The intent of these payments is to support residents and their broader communities in getting back to normal faster. It also will allow them to avoid having to make such tough decisions as whether to pay for home flood repairs versus other critical family needs, like healthcare, food, and saving for education.
The kickstart of this innovative program can help other communities to establish their own CBCI program, possibly with federal grant funding acting as a catalyst.
Flood risk and the need for a disaster resilience strategy
Given the scale and complexity of the challenges presented by flood risks, society needs a clearer vision that moves beyond unsustainable paradigms of protection and strikes a balance between addressing crises and building resilience. Insurance and risk transfer have an important role to play, but must be combined with a broader, coordinated resilience strategy.
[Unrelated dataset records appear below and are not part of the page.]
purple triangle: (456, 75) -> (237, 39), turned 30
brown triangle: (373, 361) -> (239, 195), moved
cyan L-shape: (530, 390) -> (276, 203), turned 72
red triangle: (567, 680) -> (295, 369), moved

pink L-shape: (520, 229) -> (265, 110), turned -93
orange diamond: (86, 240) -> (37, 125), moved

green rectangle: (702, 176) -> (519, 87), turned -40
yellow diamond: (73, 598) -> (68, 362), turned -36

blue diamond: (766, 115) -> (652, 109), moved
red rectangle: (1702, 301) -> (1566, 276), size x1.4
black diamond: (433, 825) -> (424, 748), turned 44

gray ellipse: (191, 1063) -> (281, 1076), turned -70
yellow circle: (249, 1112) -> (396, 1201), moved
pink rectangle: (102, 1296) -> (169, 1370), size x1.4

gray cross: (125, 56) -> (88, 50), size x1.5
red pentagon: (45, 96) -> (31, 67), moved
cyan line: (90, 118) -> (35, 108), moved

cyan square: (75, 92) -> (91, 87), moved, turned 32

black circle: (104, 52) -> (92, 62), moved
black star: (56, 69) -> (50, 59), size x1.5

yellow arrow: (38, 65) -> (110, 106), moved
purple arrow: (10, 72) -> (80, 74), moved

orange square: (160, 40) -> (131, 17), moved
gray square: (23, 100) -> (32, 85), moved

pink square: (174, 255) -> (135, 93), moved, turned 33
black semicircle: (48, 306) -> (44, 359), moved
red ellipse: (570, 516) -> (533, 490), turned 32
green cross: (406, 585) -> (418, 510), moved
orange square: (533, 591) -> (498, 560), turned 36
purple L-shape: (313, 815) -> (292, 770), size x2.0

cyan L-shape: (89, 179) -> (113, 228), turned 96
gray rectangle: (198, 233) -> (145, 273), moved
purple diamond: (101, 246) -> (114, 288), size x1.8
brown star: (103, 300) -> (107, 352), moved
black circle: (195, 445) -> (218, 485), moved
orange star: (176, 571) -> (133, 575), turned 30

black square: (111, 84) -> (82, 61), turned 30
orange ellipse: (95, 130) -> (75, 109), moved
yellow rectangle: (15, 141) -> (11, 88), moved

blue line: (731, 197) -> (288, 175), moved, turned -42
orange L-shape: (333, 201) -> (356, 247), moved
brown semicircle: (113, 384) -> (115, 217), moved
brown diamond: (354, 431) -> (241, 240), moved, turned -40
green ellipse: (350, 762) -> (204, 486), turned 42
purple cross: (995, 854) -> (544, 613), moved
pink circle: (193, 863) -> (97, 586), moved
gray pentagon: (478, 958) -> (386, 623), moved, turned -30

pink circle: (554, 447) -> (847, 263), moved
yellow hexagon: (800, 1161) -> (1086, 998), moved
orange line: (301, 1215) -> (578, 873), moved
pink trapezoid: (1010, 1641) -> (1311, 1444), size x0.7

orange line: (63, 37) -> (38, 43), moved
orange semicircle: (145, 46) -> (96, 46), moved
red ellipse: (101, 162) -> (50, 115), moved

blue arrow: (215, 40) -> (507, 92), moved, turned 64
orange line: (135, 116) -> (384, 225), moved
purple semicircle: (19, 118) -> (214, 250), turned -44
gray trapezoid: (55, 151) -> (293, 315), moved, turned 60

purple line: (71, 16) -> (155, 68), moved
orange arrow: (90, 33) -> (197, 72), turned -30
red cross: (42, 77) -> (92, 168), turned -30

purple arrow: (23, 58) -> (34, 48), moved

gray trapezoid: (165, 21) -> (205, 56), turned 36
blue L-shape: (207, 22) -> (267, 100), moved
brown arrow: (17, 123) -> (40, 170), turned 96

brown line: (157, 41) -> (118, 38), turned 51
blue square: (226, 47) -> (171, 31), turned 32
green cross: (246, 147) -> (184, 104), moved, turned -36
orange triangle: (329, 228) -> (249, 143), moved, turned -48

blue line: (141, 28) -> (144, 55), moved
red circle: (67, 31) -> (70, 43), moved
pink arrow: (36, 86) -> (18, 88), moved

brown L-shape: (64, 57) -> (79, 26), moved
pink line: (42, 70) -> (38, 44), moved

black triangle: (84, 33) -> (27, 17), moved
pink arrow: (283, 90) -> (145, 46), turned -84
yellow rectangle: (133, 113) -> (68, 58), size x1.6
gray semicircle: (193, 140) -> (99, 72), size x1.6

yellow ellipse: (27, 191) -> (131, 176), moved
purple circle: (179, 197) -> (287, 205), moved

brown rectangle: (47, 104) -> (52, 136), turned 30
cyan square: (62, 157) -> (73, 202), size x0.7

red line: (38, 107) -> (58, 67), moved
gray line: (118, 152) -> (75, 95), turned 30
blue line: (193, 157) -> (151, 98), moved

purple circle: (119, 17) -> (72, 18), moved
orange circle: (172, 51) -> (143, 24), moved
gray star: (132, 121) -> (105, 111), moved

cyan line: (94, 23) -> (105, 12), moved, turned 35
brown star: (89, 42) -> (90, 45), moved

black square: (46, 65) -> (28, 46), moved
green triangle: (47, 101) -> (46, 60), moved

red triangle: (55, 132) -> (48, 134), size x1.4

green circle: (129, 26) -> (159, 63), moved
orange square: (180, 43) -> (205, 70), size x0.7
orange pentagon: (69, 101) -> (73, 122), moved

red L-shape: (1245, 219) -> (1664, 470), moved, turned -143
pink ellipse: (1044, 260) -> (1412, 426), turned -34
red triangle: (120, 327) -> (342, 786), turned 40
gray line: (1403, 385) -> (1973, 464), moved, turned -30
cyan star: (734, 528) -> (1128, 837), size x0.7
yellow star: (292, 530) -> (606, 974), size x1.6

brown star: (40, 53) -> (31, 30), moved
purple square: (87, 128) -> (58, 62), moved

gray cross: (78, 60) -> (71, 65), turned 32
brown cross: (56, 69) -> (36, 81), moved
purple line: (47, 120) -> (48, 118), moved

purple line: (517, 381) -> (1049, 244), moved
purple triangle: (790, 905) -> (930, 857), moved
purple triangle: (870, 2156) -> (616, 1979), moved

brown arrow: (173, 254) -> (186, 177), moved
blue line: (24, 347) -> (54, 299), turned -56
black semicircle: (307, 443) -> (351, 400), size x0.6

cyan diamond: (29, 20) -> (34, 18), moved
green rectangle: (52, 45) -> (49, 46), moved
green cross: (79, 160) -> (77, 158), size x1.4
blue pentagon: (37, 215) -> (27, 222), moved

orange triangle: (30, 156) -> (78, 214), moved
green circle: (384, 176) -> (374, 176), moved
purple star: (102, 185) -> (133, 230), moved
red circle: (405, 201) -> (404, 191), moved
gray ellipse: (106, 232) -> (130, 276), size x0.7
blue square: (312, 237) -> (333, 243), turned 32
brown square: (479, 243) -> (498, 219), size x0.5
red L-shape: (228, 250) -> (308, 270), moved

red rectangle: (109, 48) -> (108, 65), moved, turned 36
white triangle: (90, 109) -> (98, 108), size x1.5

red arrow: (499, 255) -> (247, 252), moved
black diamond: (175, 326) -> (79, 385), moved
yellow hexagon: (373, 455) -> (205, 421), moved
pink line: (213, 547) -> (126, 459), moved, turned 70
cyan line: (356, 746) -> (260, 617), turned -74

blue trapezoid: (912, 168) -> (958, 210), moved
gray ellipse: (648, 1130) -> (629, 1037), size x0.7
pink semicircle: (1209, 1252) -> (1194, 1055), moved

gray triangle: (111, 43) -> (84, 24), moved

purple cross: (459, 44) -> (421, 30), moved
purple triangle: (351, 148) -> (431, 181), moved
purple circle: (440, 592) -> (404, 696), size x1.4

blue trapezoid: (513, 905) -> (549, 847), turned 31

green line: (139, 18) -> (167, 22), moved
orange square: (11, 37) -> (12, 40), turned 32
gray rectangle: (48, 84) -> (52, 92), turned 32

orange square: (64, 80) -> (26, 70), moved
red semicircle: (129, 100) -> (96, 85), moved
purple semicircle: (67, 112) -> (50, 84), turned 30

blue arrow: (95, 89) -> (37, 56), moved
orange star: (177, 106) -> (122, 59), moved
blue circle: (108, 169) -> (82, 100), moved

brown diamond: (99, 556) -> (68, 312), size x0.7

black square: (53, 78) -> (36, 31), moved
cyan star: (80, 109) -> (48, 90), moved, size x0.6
Ideally, insurance would be paired with risk reduction measures such as hazard mitigation, building codes, and community resilience planning. Pairing these measures with risk transfer solutions—such as parametric solutions and CBCI programs—can be a force multiplier.
CBCI and other private risk transfer programs could be more successful if disincentives present in existing statutes and regulations are addressed. Similarly, the insurance industry should work with FEMA and code-setting organizations, such as the International Code Council (ICC), to develop incentives that would encourage additional flood mitigation investments. For example, FEMA and the insurance industry could review ICC limits to encourage investments after a flood loss. And more broadly, other industries, such as finance and real estate, can incentive further flood resilience investments together with the insurance industry and government.
Leaving the flood protection gap unaddressed will compound its costs and the devastating impacts on individuals and communities. As highlighted in a recent report from Marsh McLennan — Staying Above Water: A Systemic Rresponse to Rising Flood Risk — three ways forward present themselves for transforming flood risk management.
1. Learning to live with floods through a cross-societal push for resilience, with communities, businesses, and governments implementing small-scale measures to mitigate risks and minimize damage.
2. Building strategic protection by deploying large-scale systemic interventions to protect critical assets and ensure financial resilience.
3. Preparing for relocation by facilitating resettlements of people and assets from high-risk areas in a timely, equitable, and financially viable way.
Financing and implementing these strategies will require decisive action, effective leadership, and innovations such as those being tested now in community-based catastrophe insurance projects. Critical enablers across governance and risk culture, land use and infrastructure planning, and finance and insurance are necessary to turn the flood resilience vision into reality and close the protection gap.